As all who have used it know Selenium is a powerful tool when testing front-end applications. I personally use it in combination with protractor. This is because most of the work I do is with Angular and AngularJS applications. When you are using Typescript extending classes is an easy thing. In light of this I’ve been experimenting with new approaches to creating page objects.

From what I knew

The experiments started out by creating a class and then passing the "container" to it’s constructor. This is a powerful mechanism which has served me well during my time working with non-Typescript AngularJS. But the downside for this approach is that you’d have to expose each and every API function Selenium gives you. Even if you’d only expose those functions you’d need; it would still feel like a hassle. The extensions would look something like this:

getText() {
  this.container.getText();
}

And though this works and makes it all very explicit there had to be a better way. So when looking into the API for Selenium it exposes two classes which are exactly what we need. These being: ElementFinder & ElementArrayFinder.

To what I found

So to make life easier on ourselves we can extend these classes; thus creating generic versions of them which handle the base construction. This because extending generic versions of these classes make the creations of page objects a breeze. Basically these classes look like this.
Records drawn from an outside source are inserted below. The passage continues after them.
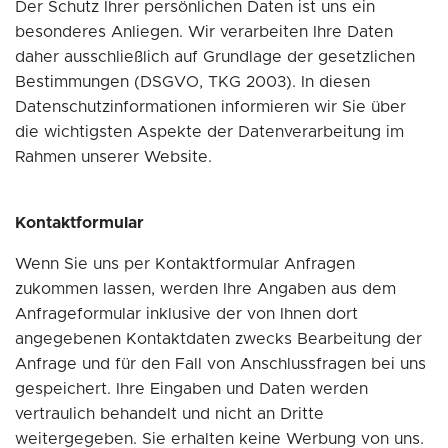
Der Schutz Ihrer persönlichen Daten ist uns ein
besonderes Anliegen. Wir verarbeiten Ihre Daten
daher ausschließlich auf Grundlage der gesetzlichen
Bestimmungen (DSGVO, TKG 2003). In diesen
Datenschutzinformationen informieren wir Sie über
die wichtigsten Aspekte der Datenverarbeitung im
Rahmen unserer Website.
Kontaktformular
Wenn Sie uns per Kontaktformular Anfragen
zukommen lassen, werden Ihre Angaben aus dem
Anfrageformular inklusive der von Ihnen dort
angegebenen Kontaktdaten zwecks Bearbeitung der
Anfrage und für den Fall von Anschlussfragen bei uns
gespeichert. Ihre Eingaben und Daten werden
vertraulich behandelt und nicht an Dritte
weitergegeben. Sie erhalten keine Werbung von uns.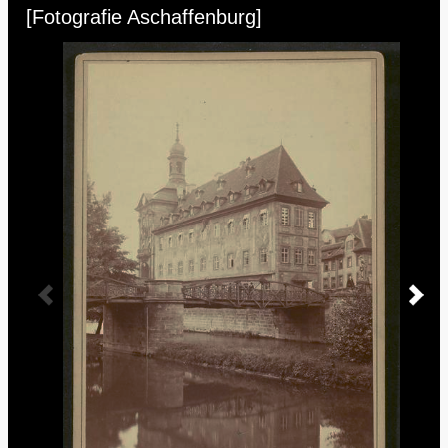
Media Viewer
[Fotografie Aschaffenburg]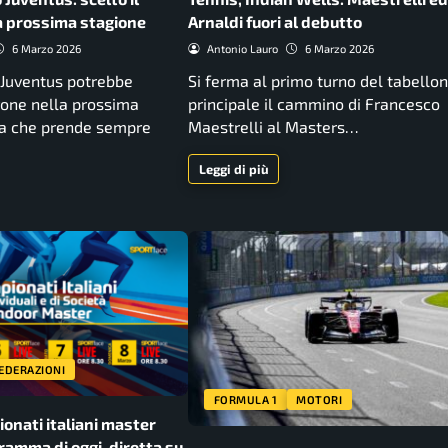
la prossima stagione
Arnaldi fuori al debutto
6 Marzo 2026
Antonio Lauro
6 Marzo 2026
 Juventus potrebbe
Si ferma al primo turno del tabello
one nella prossima
principale il cammino di Francesco
dea che prende sempre
Maestrelli al Masters…
Leggi di più
EDERAZIONI
FORMULA 1
MOTORI
onati italiani master
gramma di oggi, diretta su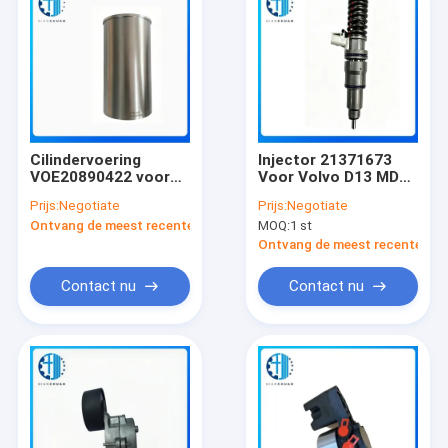
Cilindervoering
Injector 21371673
VOE20890422 voor
Voor Volvo D13 MD13
VOLVO D6E
Motor EC380D
Prijs:
Negotiate
Prijs:
Negotiate
graafmachine
EC480D
Ontvang de meest recente Prijs
MOQ:
1 st
motoronderdelen
Graafmachine
Onderdelen
Ontvang de meest recente Prij
Contact nu
Contact nu
Huis
Producten
Videos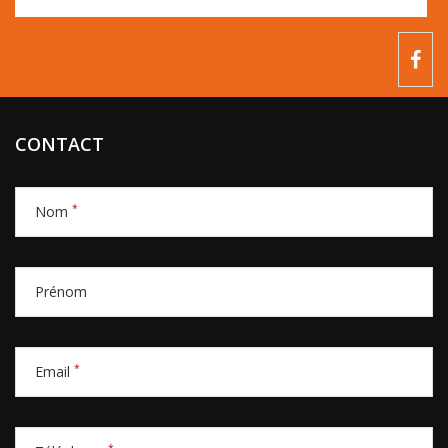
CONTACT
*
Nom
Prénom
*
Email
*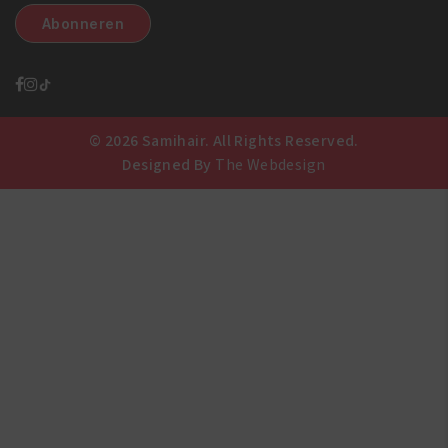
© 2026 Samihair. All Rights Reserved.
Designed By
The Webdesign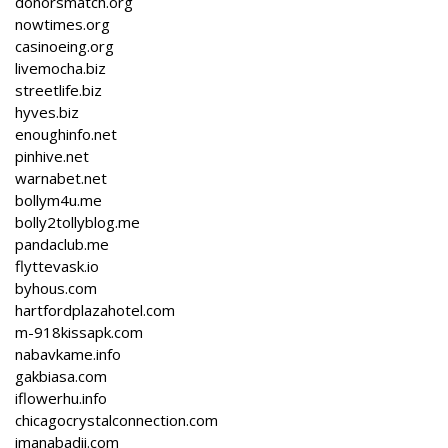
donorsmatch.org
nowtimes.org
casinoeing.org
livemocha.biz
streetlife.biz
hyves.biz
enoughinfo.net
pinhive.net
warnabet.net
bollym4u.me
bolly2tollyblog.me
pandaclub.me
flyttevask.io
byhous.com
hartfordplazahotel.com
m-918kissapk.com
nabavkame.info
gakbiasa.com
iflowerhu.info
chicagocrystalconnection.com
imanabadii.com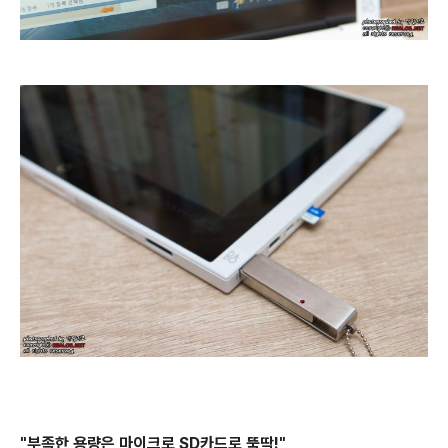
"부족한 용량은 마이크로 SD카드로 뚝딱!"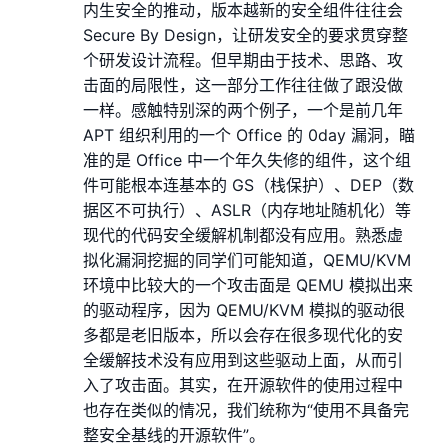
内生安全的推动，版本越新的安全组件往往会
Secure By Design，让研发安全的要求贯穿整
个研发设计流程。但早期由于技术、思路、攻
击面的局限性，这一部分工作往往做了跟没做
一样。感触特别深的两个例子，一个是前几年
APT 组织利用的一个 Office 的 0day 漏洞，瞄
准的是 Office 中一个年久失修的组件，这个组
件可能根本连基本的 GS（栈保护）、DEP（数
据区不可执行）、ASLR（内存地址随机化）等
现代的代码安全缓解机制都没有应用。熟悉虚
拟化漏洞挖掘的同学们可能知道，QEMU/KVM
环境中比较大的一个攻击面是 QEMU 模拟出来
的驱动程序，因为 QEMU/KVM 模拟的驱动很
多都是老旧版本，所以会存在很多现代化的安
全缓解技术没有应用到这些驱动上面，从而引
入了攻击面。其实，在开源软件的使用过程中
也存在类似的情况，我们统称为“使用不具备完
整安全基线的开源软件”。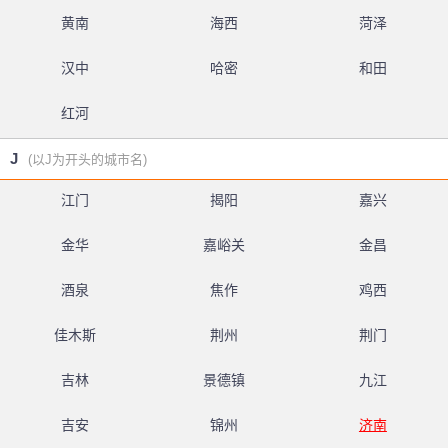
黄南
海西
菏泽
汉中
哈密
和田
红河
J
(以J为开头的城市名)
江门
揭阳
嘉兴
金华
嘉峪关
金昌
酒泉
焦作
鸡西
佳木斯
荆州
荆门
吉林
景德镇
九江
吉安
锦州
济南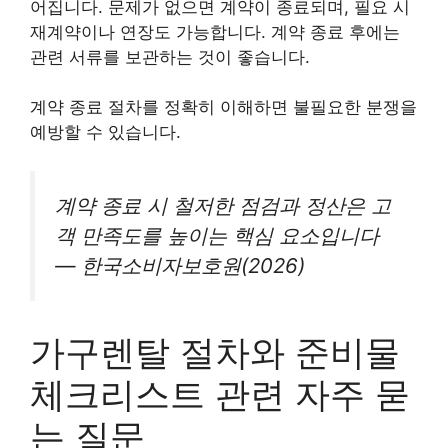
어집니다. 문제가 없으면 계약이 종료되며, 필요 시
재계약이나 연장도 가능합니다. 계약 종료 후에는
관련 서류를 보관하는 것이 좋습니다.
계약 종료 절차를 정확히 이해하면 불필요한 분쟁을
예방할 수 있습니다.
계약 종료 시 철저한 점검과 정산은 고
객 만족도를 높이는 핵심 요소입니다
— 한국소비자보호원(2026)
가구렌탈 절차와 준비물
체크리스트 관련 자주 묻
는 질문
export class GenericElementFinder extends ElementFinder {
  constructor(protected elementFinder: ElementFinder) {
    super(elementFinder.browser_, elementFinder.elementArrayFinder_);
  }
}

export class GenericElementArrayFinder extends ElementArrayFinder {
  constructor(protected elementArrayFinder: ElementArrayFinder) {
    super(elementArrayFinder.browser_, elementArrayFinder.elementArrayFinder_);
  }
}

So finally

These classes allow me to create page objects quickly, as they extend on the readily available Selenium API. Thus creating specific objects without losing options. All this without having to write code to access the API of the wrapped object. Once created; a page object extending either of these classes can be used to expose an underlying element through with it’s own API. Like so:

get name() {
  return this.element(by.className('user-form__name'));
}

get address() {
  return new AddressPO(this.element(by.className('user-form__address')))
}

This allows us to use these page objects the same way we’d use selenium elements or element arrays. Whilst also providing element(-array) specific information retrieval and interactions.

Standard disclaimer
So as always i welcome an open dialog and look forward to your opinions. Please note that the opinions and practices as described in this post are meant as food for thought. If you decide that another approach better suits you and/or your organization I’d advise you follow that course of action.